==== TASK INPUTS ====
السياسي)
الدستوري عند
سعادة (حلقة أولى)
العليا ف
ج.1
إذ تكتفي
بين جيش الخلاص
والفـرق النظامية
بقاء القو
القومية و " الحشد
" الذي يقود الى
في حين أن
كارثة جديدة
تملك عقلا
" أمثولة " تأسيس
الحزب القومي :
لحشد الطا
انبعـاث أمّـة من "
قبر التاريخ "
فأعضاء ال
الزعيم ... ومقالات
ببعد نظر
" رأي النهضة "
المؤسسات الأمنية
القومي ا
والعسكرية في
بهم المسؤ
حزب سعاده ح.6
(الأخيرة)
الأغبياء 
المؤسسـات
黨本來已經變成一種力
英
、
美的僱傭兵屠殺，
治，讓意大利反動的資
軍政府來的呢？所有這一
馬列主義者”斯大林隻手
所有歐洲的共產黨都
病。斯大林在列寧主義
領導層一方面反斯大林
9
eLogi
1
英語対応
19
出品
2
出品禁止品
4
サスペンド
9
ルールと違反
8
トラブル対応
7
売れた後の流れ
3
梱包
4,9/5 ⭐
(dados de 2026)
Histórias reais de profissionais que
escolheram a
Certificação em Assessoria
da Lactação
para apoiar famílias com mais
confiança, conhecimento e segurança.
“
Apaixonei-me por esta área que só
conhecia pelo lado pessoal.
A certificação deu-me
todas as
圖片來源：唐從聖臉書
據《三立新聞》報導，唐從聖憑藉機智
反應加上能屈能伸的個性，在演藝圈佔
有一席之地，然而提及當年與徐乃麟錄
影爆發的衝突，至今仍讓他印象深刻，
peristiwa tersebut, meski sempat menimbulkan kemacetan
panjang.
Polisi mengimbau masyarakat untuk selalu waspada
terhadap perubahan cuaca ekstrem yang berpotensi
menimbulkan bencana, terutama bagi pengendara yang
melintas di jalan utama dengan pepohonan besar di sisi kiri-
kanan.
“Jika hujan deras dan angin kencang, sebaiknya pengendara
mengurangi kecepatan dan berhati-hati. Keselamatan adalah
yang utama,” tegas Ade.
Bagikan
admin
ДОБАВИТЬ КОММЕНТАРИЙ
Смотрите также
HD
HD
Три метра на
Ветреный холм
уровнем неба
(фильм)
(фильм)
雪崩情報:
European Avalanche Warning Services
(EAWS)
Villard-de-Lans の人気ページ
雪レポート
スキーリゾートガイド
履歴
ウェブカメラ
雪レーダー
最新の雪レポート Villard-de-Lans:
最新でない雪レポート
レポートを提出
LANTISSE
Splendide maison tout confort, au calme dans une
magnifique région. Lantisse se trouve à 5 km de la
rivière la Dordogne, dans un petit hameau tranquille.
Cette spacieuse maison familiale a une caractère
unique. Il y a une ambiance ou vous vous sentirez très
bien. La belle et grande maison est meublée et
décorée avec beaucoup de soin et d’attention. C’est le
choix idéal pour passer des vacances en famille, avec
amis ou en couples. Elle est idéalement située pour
====
▶ _WHAT THE EXERCISE ASKS_: The lines above from the one with "conhecia pelo lado pessoal." through the one with "Три метра на" are to be duplicated exactly, ends included, with nothing added.

▶ _RESPONSE BOX_:
conhecia pelo lado pessoal.
A certificação deu-me
todas as
圖片來源：唐從聖臉書
據《三立新聞》報導，唐從聖憑藉機智
反應加上能屈能伸的個性，在演藝圈佔
有一席之地，然而提及當年與徐乃麟錄
影爆發的衝突，至今仍讓他印象深刻，
peristiwa tersebut, meski sempat menimbulkan kemacetan
panjang.
Polisi mengimbau masyarakat untuk selalu waspada
terhadap perubahan cuaca ekstrem yang berpotensi
menimbulkan bencana, terutama bagi pengendara yang
melintas di jalan utama dengan pepohonan besar di sisi kiri-
kanan.
“Jika hujan deras dan angin kencang, sebaiknya pengendara
mengurangi kecepatan dan berhati-hati. Keselamatan adalah
yang utama,” tegas Ade.
Bagikan
admin
ДОБАВИТЬ КОММЕНТАРИЙ
Смотрите также
HD
HD
Три метра на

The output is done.